食養内科

3 アトピー性皮膚炎とガンが多い理由    <<印刷はこちらから

  平成元年から昨年までの25年間に来院された初診患者の主病名を調べたところ、上位の10位までの結果が表1のようになりました。総数が5727人ですが、これを円グラフにすると図1のようになります。
 アトピー性皮膚炎とがんで約半数になりました。この二つの疾患がこんなに多かったことは自分としても意外な結果でした。
 なぜこの二つの疾患が多くなったかと言うと、それぞれに理由があります。どちらも食養内科を紹介してくれる人がいて、その人のおかげで大勢の人が来院されたのです。
 アトピー性皮膚炎は平成アトピーネットワークの森村さんが紹介してくれました。森村さんはアトピーネットワークの会員を多くの医者に紹介した結果、松井病院食養内科の治療効果を高く評価されたのです。
 がんは「いずみの会」の中山さんが紹介してくれました。中山さんは胃癌になって手術をする前に食養内科に入院したのですが、食養内科の食事はそれまで自分が学習した食事療法とは違っていて、がんの体質改善に役立つと判断され、「いずみの会」の会長になってから、多くの会員を紹介してくれました。
 中山さんは4冊の本を書かれたのですが、その中に食養内科のことが書いてあるために、その本を読んで多くの人が来院
されました。
 アトピー性皮膚炎は以前にテレビで紹介されたこともあり、当科に通院していた患者さんの紹介もあって前から多かった病気です。
 この二つの病気は西洋医学の治療を行っても、希望が見えてこないのです。食養内科は西洋医学も東洋医学も行っていますが、食事療法を併用することによって体の基礎作りを行っている感じです。体の基礎作りを行うと、治療の効果も現れて慢性的な病気が改善して行くように思います。
 私の仕事は日野厚先生が提唱された生態学的栄養学に基づく食生活を指導することですが、生態学的栄養学というのは固定した食事がある訳ではないので、病歴を聴き、診察した後に方針が出てくるのです。具体的な健康食は入院患者に提供する食事があるので、外来で治療効果が出なければ入院して勉強してもらいました。
 生態学的栄養学についてもう少し説明すると、この栄養学は玄米菜食ではないのです。
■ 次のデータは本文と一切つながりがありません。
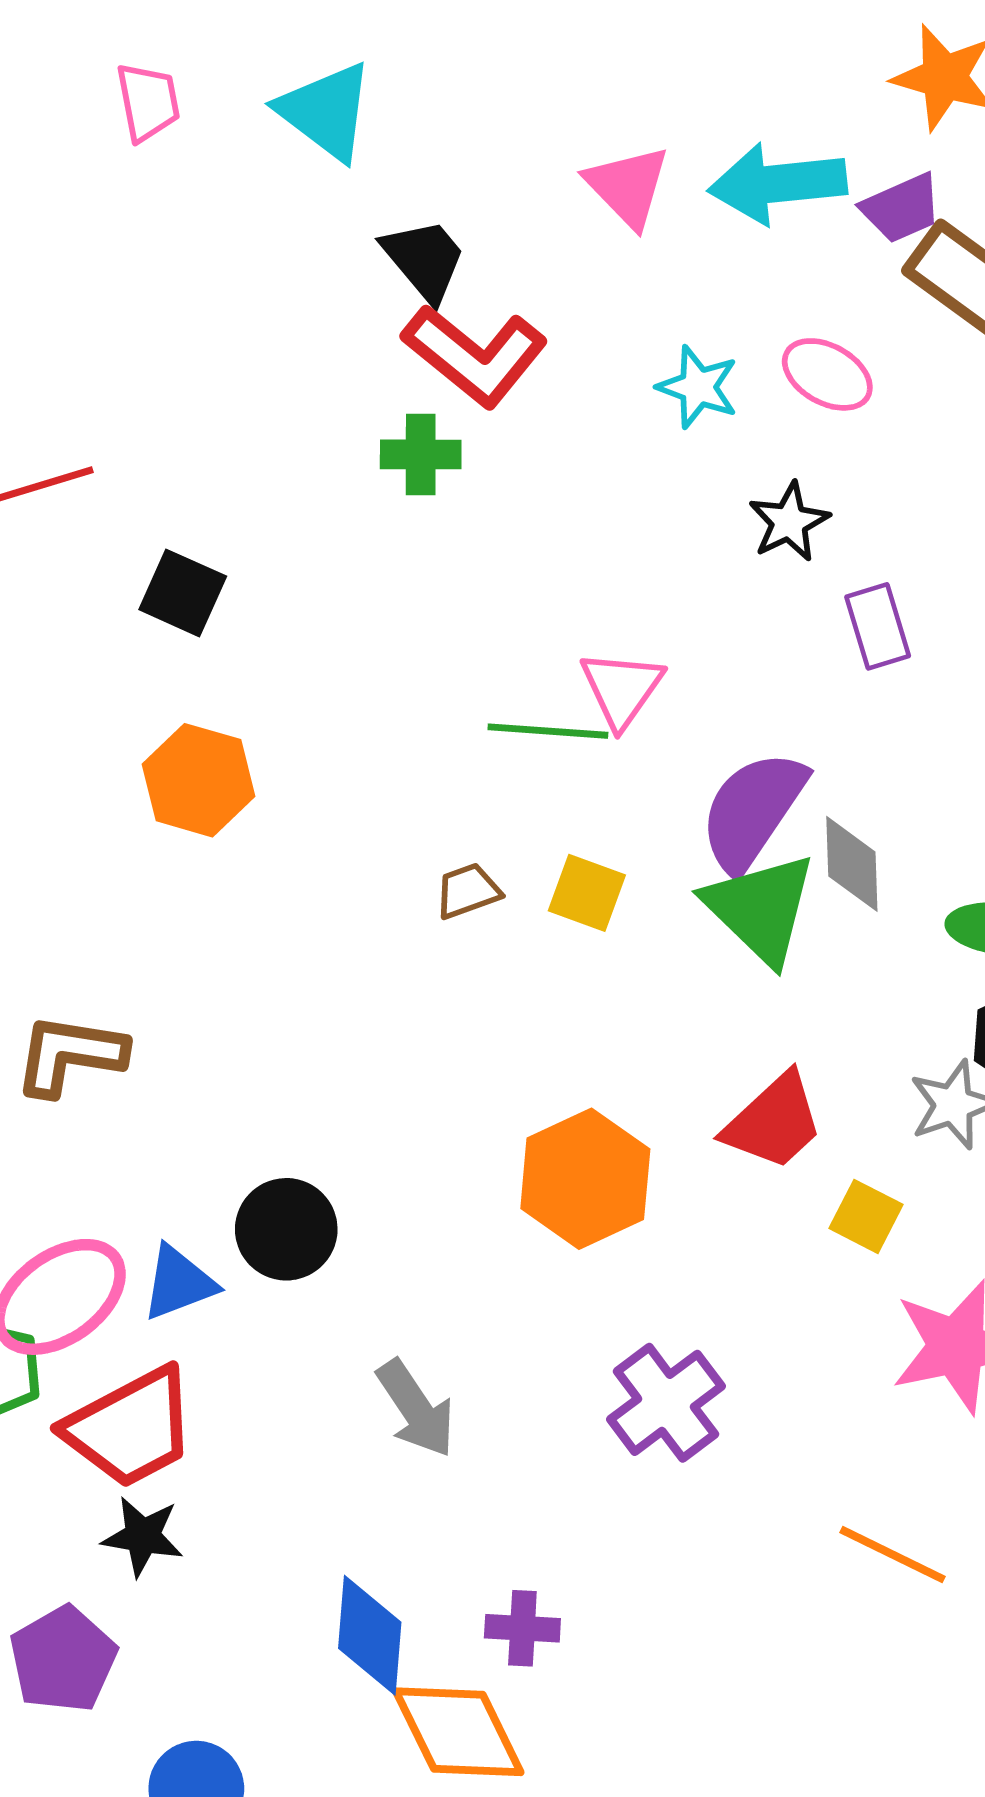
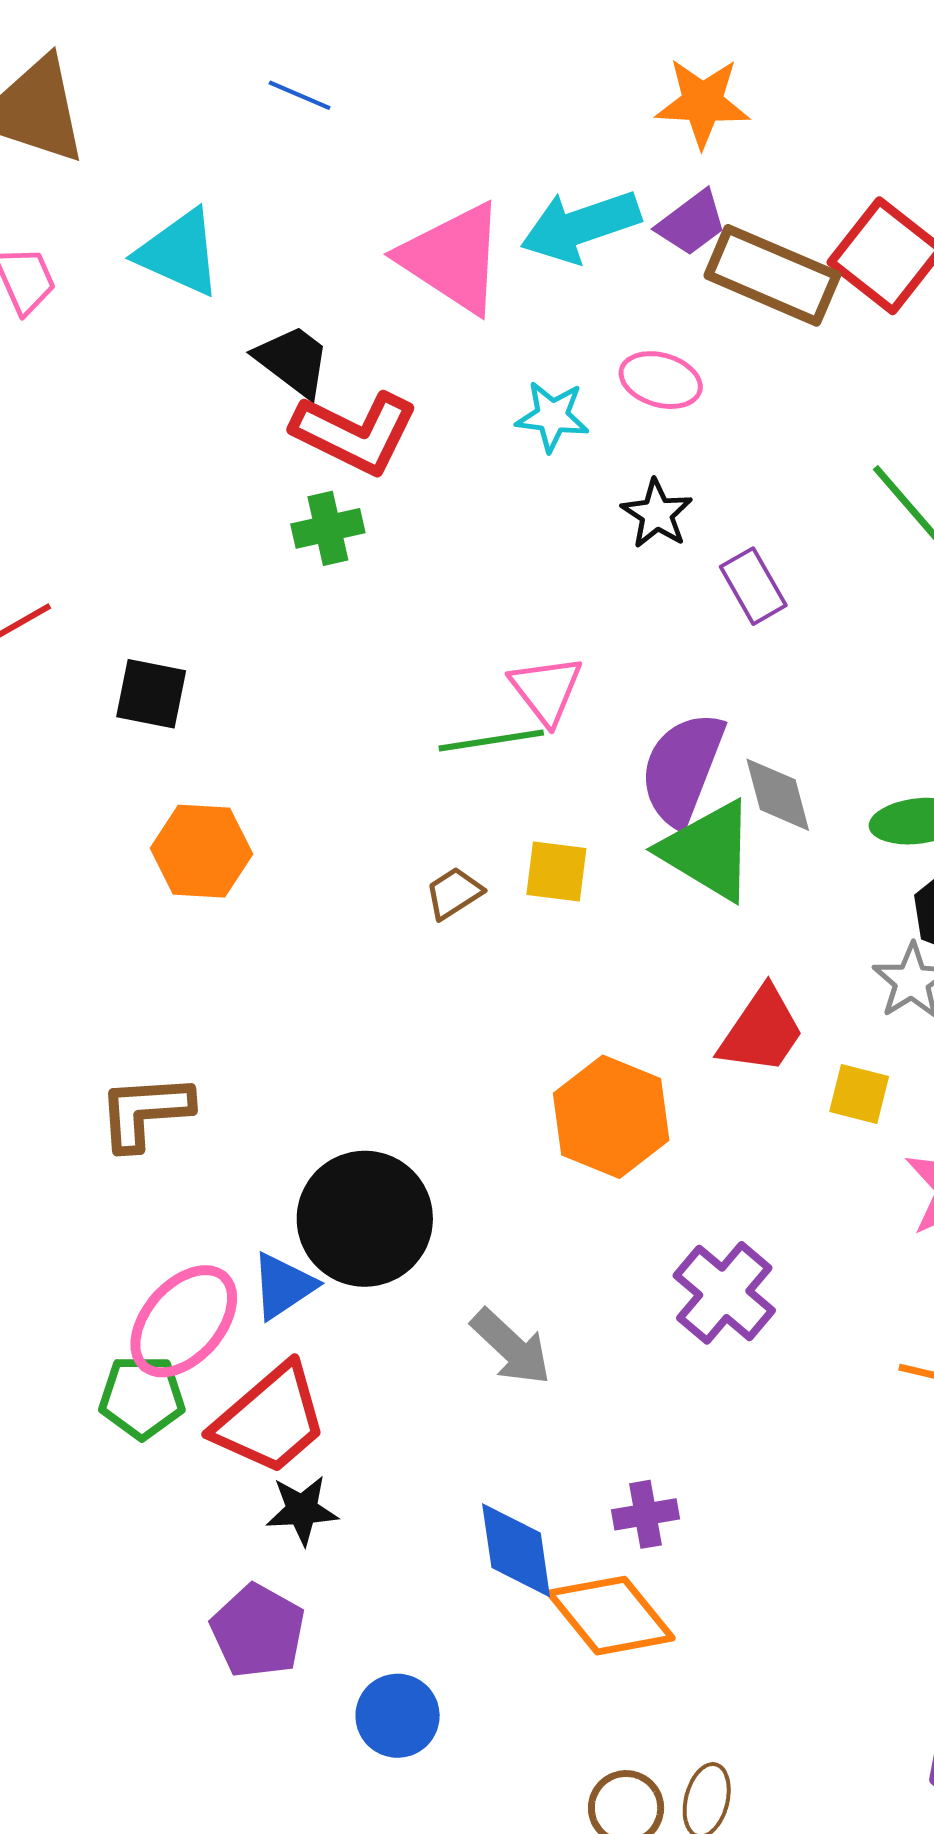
pink triangle: (628, 186) -> (453, 258), size x1.5
black circle: (286, 1229) -> (365, 1219), size x1.5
中山武さんは「いずみの会式玄米菜食」という言葉を作っていましたが、「いずみの会式玄米菜食」というのは、玄米菜食ではないという意味なのです。
 玄米菜食という内容は、桜沢如一が広めたマクロビオティックから始まったものだと思います。
 日野先生は、マクロビオティックの食養生で、下痢体質が改善され健康を回復しましたが、マクロビオティックを続けるうちに今度は、別の方面で健康を害するようになったのです。
健康を害しても、始めの頃はやり方が足りないだろうと思って、もっと厳しくして行ったのです。その結果、病状はもっとひどくなり、どうしようもなくなった時、マクロビオティックの問題に気が付いたのです。
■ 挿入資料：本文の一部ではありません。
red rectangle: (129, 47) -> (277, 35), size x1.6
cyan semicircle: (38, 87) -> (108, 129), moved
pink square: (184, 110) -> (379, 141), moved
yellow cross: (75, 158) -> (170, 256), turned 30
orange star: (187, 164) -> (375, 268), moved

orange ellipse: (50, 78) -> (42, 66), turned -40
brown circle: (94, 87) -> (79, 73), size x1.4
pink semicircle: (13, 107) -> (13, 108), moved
 それでたどり着いた所が生態学的栄養学ですが、これが実に難しい学問で、私なりに理解できたと思うまでに何年もかかりました。結論的にいうと、決まった健康食は無いと言うのですから、内容が深いわけです。
 玄米が良いとか悪いと言うことは出来なくて、玄米が良い人もいれば、玄米が悪い人もいるというわけです。
 食品の価値は食べる人との関係で生じることですから、一つの食品が良いとか悪いとか、言うことは難しいのです。
 玄米菜食は桜沢如一が言い始めたことで、食養の理論を作った石塚左玄が主張した内容とは違っています。明治の頃、ヨーロッパでは菜食主義(ベジタリアン)が起こり、広まっていたようですが、石塚は穀物主義を主張しているので、これを英語にするとシリアリアンであると言っています。
 石塚によると人類は歯牙の形状から穀物を主に食べる動物であると考え、穀食主義を唱えたのです。肉食についてはナトリウム塩とカリウム塩とのバランスを考えて、多く食べることは適切ではないが、少量食べる事は問題ないと述べています。
 日本では大昔、天武天皇が肉食禁止の詔を出しましたが、それによると、牛馬鶏猿犬の肉を食べることを禁じたので、それ以外の肉については禁止していないのです。この禁令は手に入りやすい動物の肉を禁じたので、手に入りにくい動物については禁止しなかったのです。この禁令の目的は肉類の多食を戒めたという天皇の計らいであったと石塚は述べています。
 食養の流れから行くと、創始者の石塚左玄は肉食を禁止していなかったのですが、後継者の一人である桜沢如一は肉類、魚類は一切禁止というような食養生を勧め、それが世界中に広められたため、玄米食と言うと菜食が一般的のような感じになりました。
 桜沢如一の後継者の一人である日野厚は肉禁、魚禁という考えをなくしていますから、本来の食養の姿に帰ったという感じです。